• _Exercise details_
Show each line of the records in which the word "ngày" occurs.

• _Data listing_
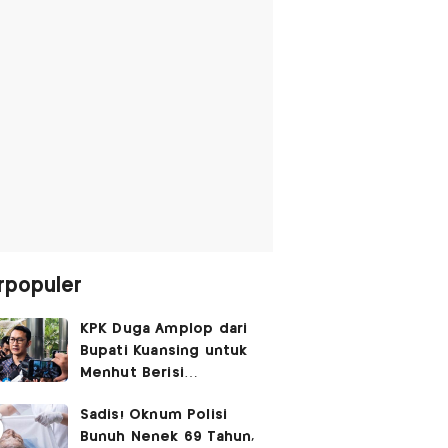
rpopuler
KPK Duga Amplop dari
Bupati Kuansing untuk
Menhut Berisi
SGD14.000,
Sadis! Oknum Polisi
Pengembaliannya
Bunuh Nenek 69 Tahun,
Belum Utuh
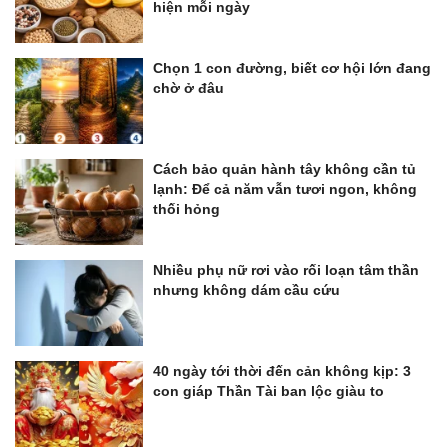
hiện mỗi ngày
Chọn 1 con đường, biết cơ hội lớn đang
chờ ở đâu
Cách bảo quản hành tây không cần tủ
lạnh: Để cả năm vẫn tươi ngon, không
thối hỏng
Nhiều phụ nữ rơi vào rối loạn tâm thần
nhưng không dám cầu cứu
40 ngày tới thời đến cản không kịp: 3
con giáp Thần Tài ban lộc giàu to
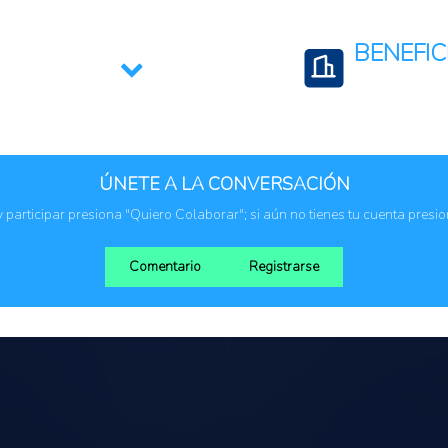
Chile
BENEFIC
Mujeres
ÚNETE A LA CONVERSACIÓN
 y participar presiona "Quiero Colaborar"; si aún no tienes tu cuenta presi
Comentario
Registrarse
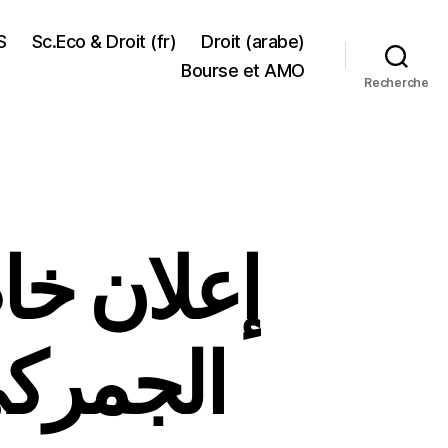
S
Sc.Eco & Droit (fr)
Droit (arabe)
Bourse et AMO
Recherche
إعلان خا
الجمركي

• _Output for this task_
hiện mỗi ngày
40 ngày tới thời đến cản không kịp: 3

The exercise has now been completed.